9.13.2008

Rimbaud's questions.

In the late summer of 1873 Arthur Rimbaud returned to his mother's farmhouse in the Ardennes countryside to complete the only work he chose to pursue publication of in his lifetime, A Season in Hell. According to the inevitable legend he locked himself in the attic, either under the influence of absinthe/hashish/opium/all of the above or suffering from their withdrawal (depending on who's telling the story), and in one great deluge purged himself of the sordid details of his life as a rebel poet, homosexual, criminal, homewrecker and near-murder victim. The most fanciful of the tales surrounding the composition of this work has him weeping and shouting into the late hours as he wrote, despairing over the fate of his jailed lover Paul Verlaine, and finally carving a cross surrounded by rays of light into the table where he wrote, renouncing his wicked ways and poetry itself, neatly tying up all the loose ends and walking away from his past into silence, forever.

Most of this is, of course, pure fantasy, as is the still-repeated legend of his return to his mother's house after Season's publication to burn every copy in the fireplace, as supposedly witnessed by his horrified sister. Most of the print-run he commissioned survived, as did a few of the manuscripts. Their numerous drafts show us a very deliberate and painstaking act of composition and a mind in complete possession of its faculties.

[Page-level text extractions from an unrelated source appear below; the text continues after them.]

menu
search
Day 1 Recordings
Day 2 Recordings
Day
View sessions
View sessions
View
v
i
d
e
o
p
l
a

This was not the farewell to writing that it so fittingly appears to be. Rimbaud was not known for long goodbyes, and as Graham Robb writes, "The sheer biographical convenience of this scenario makes it deeply suspect. Literary works do not queue up patiently, waiting to write themselves into the chronology. The prose poems of the Illuminations overlap Une Saison en Enfer at either end."

Within this dense and elusive text we find a multitude of voices: a Faustian hustler who has finally been called to account for his debts; an illiterate savage caught in the juggernaut of colonizing white men, forced to submit to their clumsy attempts at edification; a cruel and careless "Infernal Bridegroom" trailed through the underworld by his long-suffering "Foolish Virgin"; a sinner begging forgiveness from a God he renounces in the same breath; a poet, who may or may not be Arthur Rimbaud, recounting his own history and that of his ancestors, finding them all, and himself above all, wanting for any redeeming qualities.

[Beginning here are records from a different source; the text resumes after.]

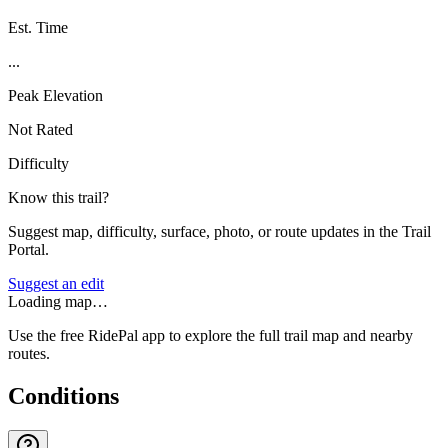
Est. Time
...
Peak Elevation
Not Rated
Difficulty
Know this trail?
Suggest map, difficulty, surface, photo, or route updates in the Trail
Portal.
Suggest an edit
Loading map…
Use the free RidePal app to explore the full trail map and nearby
routes.
Conditions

These voices may be read as allegories, brutal fables summarizing what it is to live in a state of disconnection from oneself, without a sense of direction, suspended in a sort of nihilistic purgatory. In this way they are "absolutely modern", as Rimbaud demanded of them and himself. Their cacophony echoes our own inner disputes, and how they bleed out into society at large. We cannot escape their grip, or their questions, as Rimbaud himself was well aware:

One of the voices,
always angelic,
--it was talking of me--
Sharply expressing itself:

--and Rimbaud's questions, what the voices say after the pregnant pause of that colon, remain relevant to us in ways even a self-proclaimed seer might not have known.

Rimbaud asks six questions in the section of Season titled "Bad Blood":

To whom shall I hire myself?
What beast should I worship?
What holy image are we attacking?
Which hearts shall I break?
What lie must I keep?
In what blood shall I walk?

Questions as singular as these surely deserve thinking about. So I'm going to do just that, using the allegories I find in my deck of cards and its own multitude of voices.